Des lauréats qui divisent
Ces vingt dernières années, deux lauréats ont particulièrement divisé presse et public : le dramaturge, acteur et « bateleur » italien (selon le mot de l’Académie) Dario Fo, en 1997, et le chanteur-compositeur Bob Dylan, en 2016. Le Nobel n’a pas raté des Américains comme Faulkner, Hemingway ou Steinbeck, des Allemands comme Mann, Boell ou Grass, des Français comme Gide, Camus ou Le Clézio. Ils n’ont pas oublié Kipling, Beckett ou Garcia Marquez…
« De manière générale, les jurés ne commettent pas tant d’erreurs que cela : sur 109 lauréats, on trouve une quarantaine de très grands noms », soulignait en 2012 l’enseignant et historien François Comba. Pourtant, que d’absents prestigieux ! Conrad, Strindberg, Joyce, Rilke, Proust, Valéry, Borgès, Brecht, Virginia Woolf… A décharge, certains auteurs sont morts prématurément (le Français Paul Valéry décède peu avant l’annonce du prix dont il est le grand favori en 1945) et une partie de l’œuvre d’autres écrivains a été publiée après leur disparition (Kafka et Pessoa par exemple).
Beaucoup d’oubliés
En revanche, le palmarès compte beaucoup de noms oubliés : Carducci, Mistral, Eucken, Karlfeldt, Spiteller… Figurent parmi eux des poètes, genre confidentiel qui empêche généralement la notoriété. De 1901 à 1985, huit lauréats seulement ne provenaient ni d’Europe ni des États-Unis. Un pays comme l’Inde n’a qu’un seul prix (Tagore, 1913), comme d’ailleurs le monde arabe (l’Égyptien Naguib Mahfouz, 1988). Il était autrefois extrêmement difficile de juger de la littérature non-européenne : les traductions étaient peu nombreuses et la circulation des idées n’avait rien à voir avec l’époque actuelle.

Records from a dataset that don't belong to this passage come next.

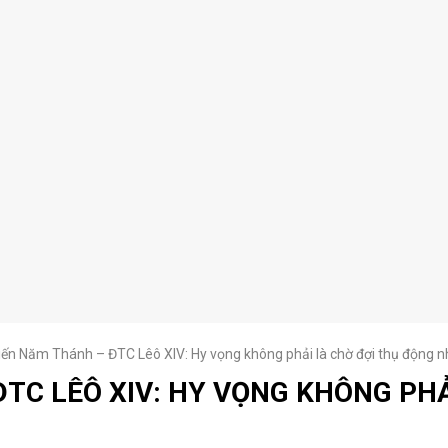
iến Năm Thánh – ĐTC Lêô XIV: Hy vọng không phải là chờ đợi thụ động n
ĐTC LÊÔ XIV: HY VỌNG KHÔNG PH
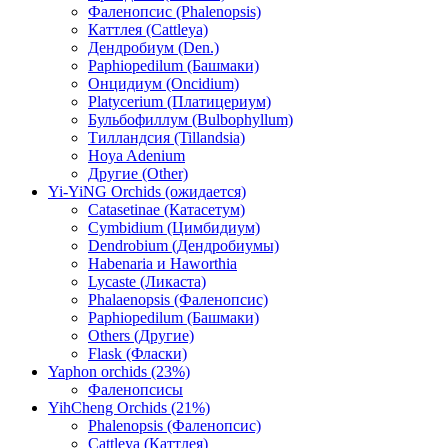
Фаленопсис (Phalenopsis)
Каттлея (Cattleya)
Дендробиум (Den.)
Paphiopedilum (Башмаки)
Онцидиум (Oncidium)
Platycerium (Платицериум)
Бульбофиллум (Bulbophyllum)
Тилландсия (Tillandsia)
Hoya Adenium
Другие (Other)
Yi-YiNG Orchids (ожидается)
Catasetinae (Катасетум)
Cymbidium (Цимбидиум)
Dendrobium (Дендробиумы)
Habenaria и Haworthia
Lycaste (Ликаста)
Phalaenopsis (Фаленопсис)
Paphiopedilum (Башмаки)
Others (Другие)
Flask (Фласки)
Yaphon orchids (23%)
Фаленопсисы
YihCheng Orchids (21%)
Phalenopsis (Фаленопсис)
Cattleya (Каттлея)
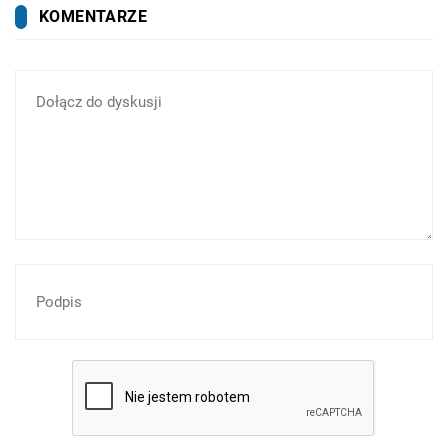
KOMENTARZE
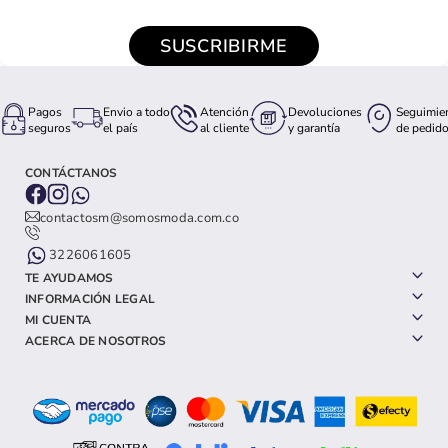
SUSCRÍBETE Y RECIBE UN
DESCUENTO ESPECIAL
Entérate de lanzamientos exclusivos, nuevas colecciones y
descuentos especiales
SUSCRIBIRME
Pagos
Envio a todo
Atención
Devoluciones
Seguimie
seguros
el país
al cliente
y garantía
de pedid
CONTÁCTANOS
contactosm@somosmoda.com.co
3226061605
TE AYUDAMOS
INFORMACIÓN LEGAL
MI CUENTA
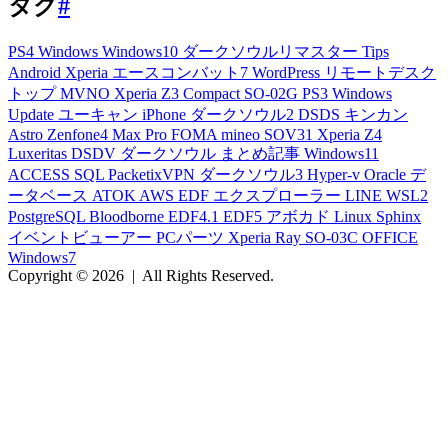
タグ
#
PS4
Windows
Windows10
ダークソウルリマスター
Tips
Android
Xperia
エースコンバット7
WordPress
リモートデスク
トップ
MVNO
Xperia Z3 Compact
SO-02G
PS3
Windows
Update
ユーキャン
iPhone
ダークソウル2
DSDS
キンカン
Astro
Zenfone4 Max Pro
FOMA
mineo
SOV31
Xperia Z4
Luxeritas
DSDV
ダークソウル
まとめ記事
Windows11
ACCESS
SQL
PacketixVPN
ダークソウル3
Hyper-v
Oracle
デ
ータベース
ATOK
AWS
EDF
エクスプローラー
LINE
WSL2
PostgreSQL
Bloodborne
EDF4.1
EDF5
アボカド
Linux
Sphinx
イベントビューアー
PCパーツ
Xperia Ray
SO-03C
OFFICE
Windows7
Copyright © 2026
|
All Rights Reserved.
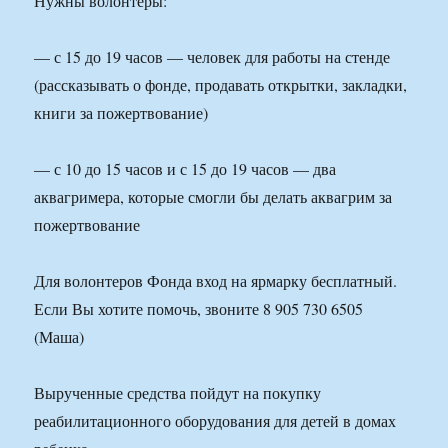
Нужны волонтеры:
— с 15 до 19 часов — человек для работы на стенде
(рассказывать о фонде, продавать открытки, закладки,
книги за пожертвование)
— с 10 до 15 часов и с 15 до 19 часов — два
аквагримера, которые смогли бы делать аквагрим за
пожертвование
Для волонтеров Фонда вход на ярмарку бесплатный.
Если Вы хотите помочь, звоните 8 905 730 6505
(Маша)
Вырученные средства пойдут на покупку
реабилитационного оборудования для детей в домах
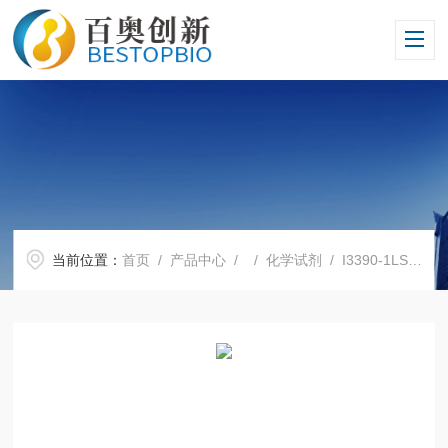
当前位置：
首页
/
产品中心
/ /
化学试剂
/ I3390-1LSigma IMDM培养基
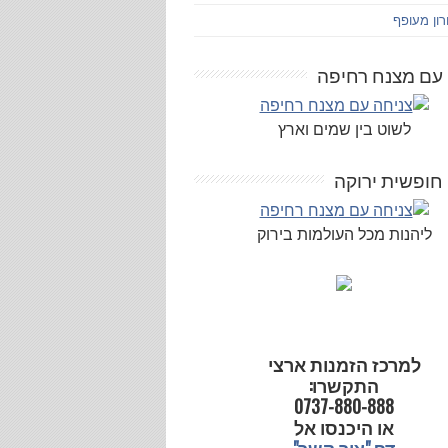
ון מעופף
 עם מצנח רחיפה
לשוט בין שמים וארץ
חופשית ירוקה
ליהנות מכל העולמות בירוק
למרכז הזמנות ארצי
התקשרו:
0737-880-888
או היכנסו אל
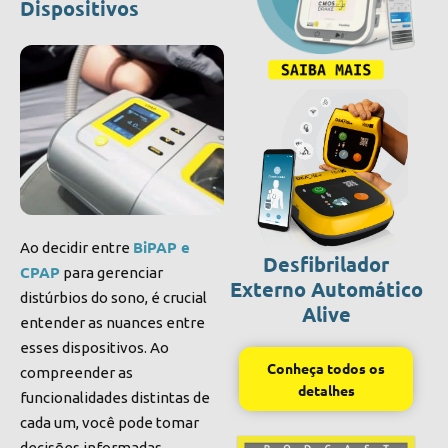
Dispositivos
BiPAP e
Ao decidir entre
Desfibrilador
CPAP
para gerenciar
Externo Automático
distúrbios do sono, é crucial
Alive
entender as nuances entre
esses dispositivos. Ao
Conheça todos os
compreender as
detalhes
funcionalidades distintas de
cada um, você pode tomar
decisões informadas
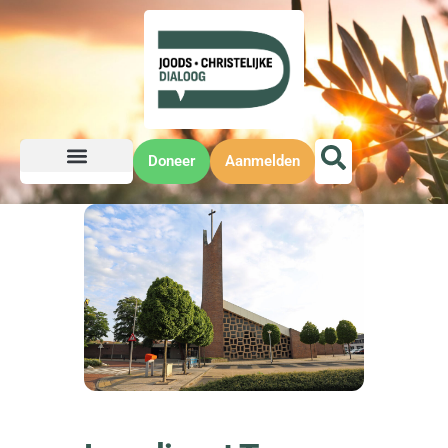
Doneer
Aanmelden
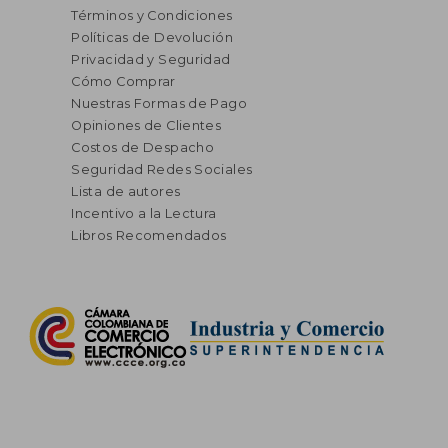
Términos y Condiciones
Políticas de Devolución
Privacidad y Seguridad
Cómo Comprar
Nuestras Formas de Pago
Opiniones de Clientes
Costos de Despacho
Seguridad Redes Sociales
Lista de autores
Incentivo a la Lectura
Libros Recomendados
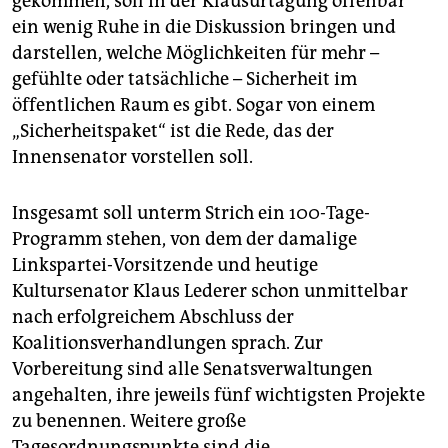
gekommen, soll in der Klausurtagung offenbar
ein wenig Ruhe in die Diskussion bringen und
darstellen, welche Möglichkeiten für mehr –
gefühlte oder tatsächliche – Sicherheit im
öffentlichen Raum es gibt. Sogar von einem
„Sicherheitspaket“ ist die Rede, das der
Innensenator vorstellen soll.
Insgesamt soll unterm Strich ein 100-Tage-
Programm stehen, von dem der damalige
Linkspartei-Vorsitzende und heutige
Kultursenator Klaus Lederer schon unmittelbar
nach erfolgreichem Abschluss der
Koalitionsverhandlungen sprach. Zur
Vorbereitung sind alle Senatsverwaltungen
angehalten, ihre jeweils fünf wichtigsten Projekte
zu benennen. Weitere große
Tagesordnungspunkte sind die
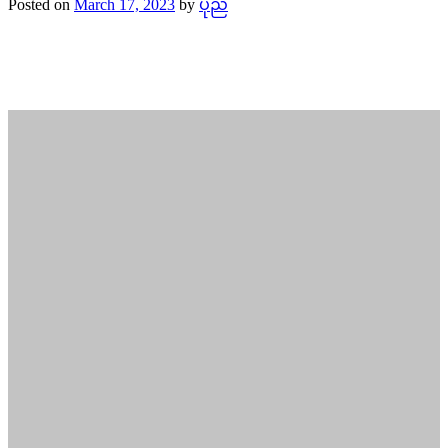
Posted on
March 17, 2023
by
ပုည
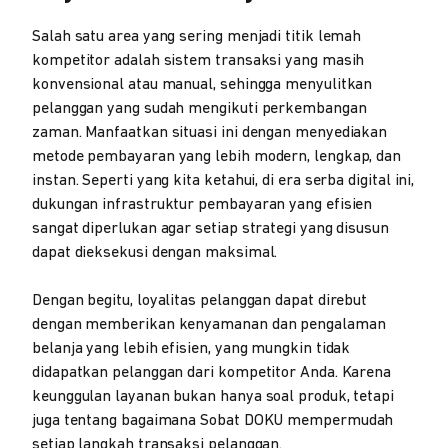
Salah satu area yang sering menjadi titik lemah
kompetitor adalah sistem transaksi yang masih
konvensional atau manual, sehingga menyulitkan
pelanggan yang sudah mengikuti perkembangan
zaman. Manfaatkan situasi ini dengan menyediakan
metode pembayaran yang lebih modern, lengkap, dan
instan. Seperti yang kita ketahui, di era serba digital ini,
dukungan infrastruktur pembayaran yang efisien
sangat diperlukan agar setiap strategi yang disusun
dapat dieksekusi dengan maksimal.
Dengan begitu, loyalitas pelanggan dapat direbut
dengan memberikan kenyamanan dan pengalaman
belanja yang lebih efisien, yang mungkin tidak
didapatkan pelanggan dari kompetitor Anda. Karena
keunggulan layanan bukan hanya soal produk, tetapi
juga tentang bagaimana Sobat DOKU mempermudah
setiap langkah transaksi pelanggan.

Dans les années 1980, une rupture s’opère, l’intérêt porté aux non-Européens augmentant au sein du jury. En 1986, est récompensé le premier Africain (Wole Soyinka, Nigeria), en 2000 le premier Chinois (Gao Xingjian), en 2006 le premier Turc (Orhan Pamuk). Les femmes (14 lauréates, dont seulement 6 entre 1901 et 1990) vont être davantage primées. Là encore, rompant avec la tradition trop favorable à l’Europe, le Nobel récompense en 1991 la Sud-Africaine Nadine Gordimer et, en 1993, la noire américaine Toni Morrison.
Des choix parfois politiques
L’institution Nobel, qui défend une politique « idéaliste » (d’après le testament d’Alfred Nobel), « est un acteur diplomatique transnational qui a su s’adapter à l’évolution des rapports géopolitiques mondiaux », estime la spécialiste des relations internationales, Josepha Laroche, dans un essai sur le Nobel. L’Académie a soutenu des exilés, des dissidents, des contestataires ou des auteurs interdits de publication dans leur pays, tels Asturias (Guatemala) ou Neruda (Chili).
Dans un contexte de guerre froide, plusieurs choix n’étaient pas exclusivement littéraires, comme ceux du Polonais Milosz (1980), du Tchèque Seifert (1984), du Russe (exilé aux États-Unis) Brodsky (1987). En 1958, Boris Pasternak avait été contraint de refuser le prix, sous la pression du gouvernement soviétique. Et, en 1970, Alexandre Soljenitsyne avait dû décliner la récompense craignant de ne plus pouvoir retourner dans son pays natal. Il l’a finalement reçue en 1974.